Want to try a poor man's supper for yourself?
Eastview Baptist Church Poor Man's Supper
When: 4 to 8 p.m. Saturday
Where: 2174 Cornelia Highway, Gainesville
How much: $3.50
More info: 678-450-0260
New Bridge Baptist Church Poor Man's Supper and Bake Sale
When: 4 to 7 p.m. Saturday
Where: 3120 Cleveland Highway, Gainesville
How much: $5
More info: 770-532-7606
Boil up some beans, cook up some cornbread, add a side of coleslaw and there you have it - a poor man's supper.
Some of these supper menus will even have cracklin' cornbread made with fried pork rind. Some have several types of relish, too, to add more flavor to the meal, along with pies and cobblers for dessert.
These dinners pop up occasionally at local churches, but the origin of the menu can be attributed to past generations.
"It goes back to the Grimm's fairy tale of rock, stone soup," said Liz Williams, president of the Southern Food and Beverage Museum in New Orleans. "You are looking for calories and flavor, but you aren't necessarily going to get nutrition."
In the stone soup story, three men are able to get villagers to put together a soup starting with three stones in the pot. The villagers ask how the soup gets its flavor, and the men answer that the stones are good - but with the addition of a few vegetables, it might be better. Before long, the stones are removed to reveal a bubbling pot of vegetable stew.
The idea behind local poor man's suppers borrows from that theme, adding side dishes to a basic bean soup instead.
This weekend, Eastview Baptist Church and New Bridge Baptist Church are set to have poor man's suppers. Both churches' women's groups will prepare a selection of beans, cornbread and all the fixin's as church fundraisers.
Jane Fuller, treasurer and committee chairwoman for the New Bridge Baptist Church Good Neighbor Circle, said her church has been having the poor man's supper for about 30 years.
"They started out doing the cooking at home ... but now the cornbread and stuff is cooked at the church and there's different (people) that bring beans," said Fuller, who will prepare 6 pounds of great northern beans on Saturday morning. "I let them soak overnight. ... Then on Saturday morning I drain them and wash them and cook them. I put ham pieces in them and salt and that's it."
Fuller said she cooks her own poor man's supper at home from time to time.
"We have cornbread a good bit. ... I cook soup beans occasionally, maybe once a month."

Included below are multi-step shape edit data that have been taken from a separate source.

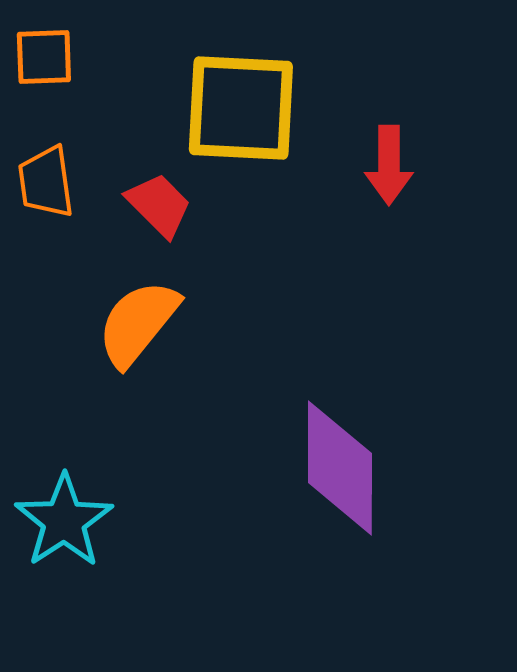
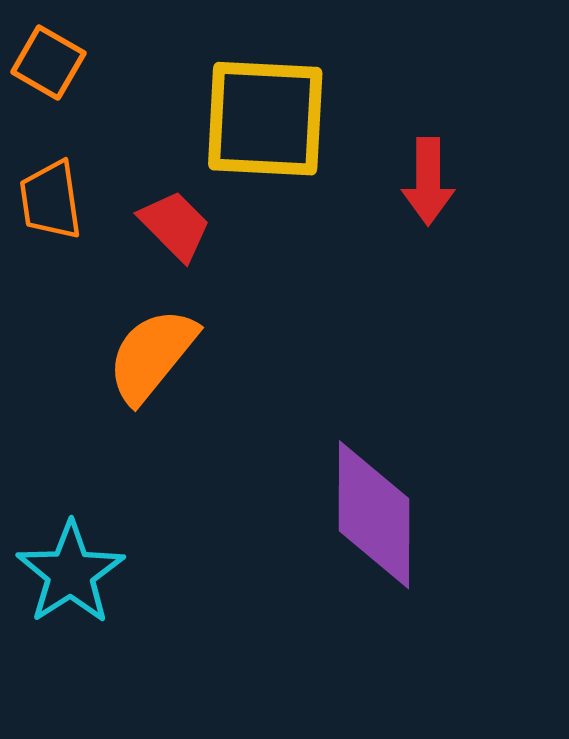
orange square: (44, 57) -> (48, 63), turned 32

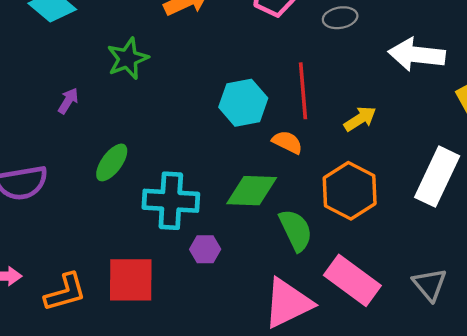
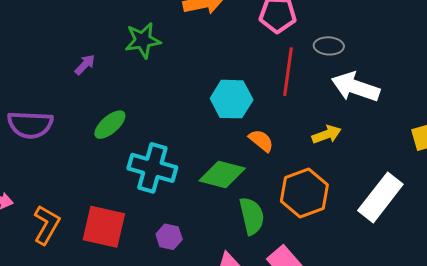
white arrow: (417, 55) -> (355, 87), moved
red line: (303, 91) -> (288, 72), moved
purple hexagon: (205, 249) -> (169, 237), moved
orange L-shape: (65, 292) -> (47, 225), turned -57

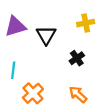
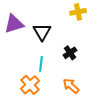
yellow cross: (86, 23) -> (78, 12), moved
cyan line: (13, 70) -> (41, 64), moved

Soup beans, the featured item of the poor man's supper, can be any type of bean, Fuller said. Williams said she thinks specifically of white beans, lima beans and black-eyed peas, while Velina White, president of the Eastview Baptist Church Women's Mission, prepares pinto beans at her church.
"Each woman will donate a pot of soup beans," said White, who cooks up 10 to 12 pounds herself. "Some people mix the pinto with the white, but I just use the pinto because that's what I like."
The process to make the beans is simple, she said.
"I wash 'em, soak 'em and cook them until they are done ... about two hours," Williams said, adding that for flavoring, "I use a little shortening and fatback."
Williams said the flavor is why certain items in the poor man's supper are spotlighted - the items are easily flavored for a nice meal.
"That's why people used to eat bacon grease sandwiches ... which when you are poor and are hungry and you're working hard, calories is the first thing you are looking for," Williams said. "But you can't live on just fat - but it fills you up and it does the trick. Plus, bacon fat tastes good."
Williams added that while the traditional bean pot for a poor man's supper might taste good, it doesn't hold up so well, nutritionally speaking.
"Even when you have enough calories to sustain you, you don't necessarily ... have sufficient nutrition in order to be healthy," she added.
But after bubbling in a pot for a while, the texture of the beans mixes well with the water, Williams said, and "one of the nice things about beans is they do fall apart and get thick and gives you that sense of .. this isn't water."
Fuller said the church will serve Southern condiments such as pickles, relishes and chopped onions to add more zest on some dishes.
"We have everything that goes with them. We have a relish table set up that has onions and all kinds of pickles and relishes," she said.
Plain cornbread and cornbread with cracklin's, also will be on the menu.
"The cracklin's are put in when they mix up the cornbread (which makes it crunchy). ... There's a lot of people that really like the cracklin' cornbread," Fuller said.
Fuller and White said the poor man's supper will benefit their churches in some way, from providing funds to the Gainesville Rescue Mission for New Bridge Baptist to needed church repairs for Eastview Baptist.
"It's good food and fellowship," Fuller said. "We have people that look forward to it and wonder why don't we have it more often."
White added, "But there's more to it than the money; it's a community thing and getting people together."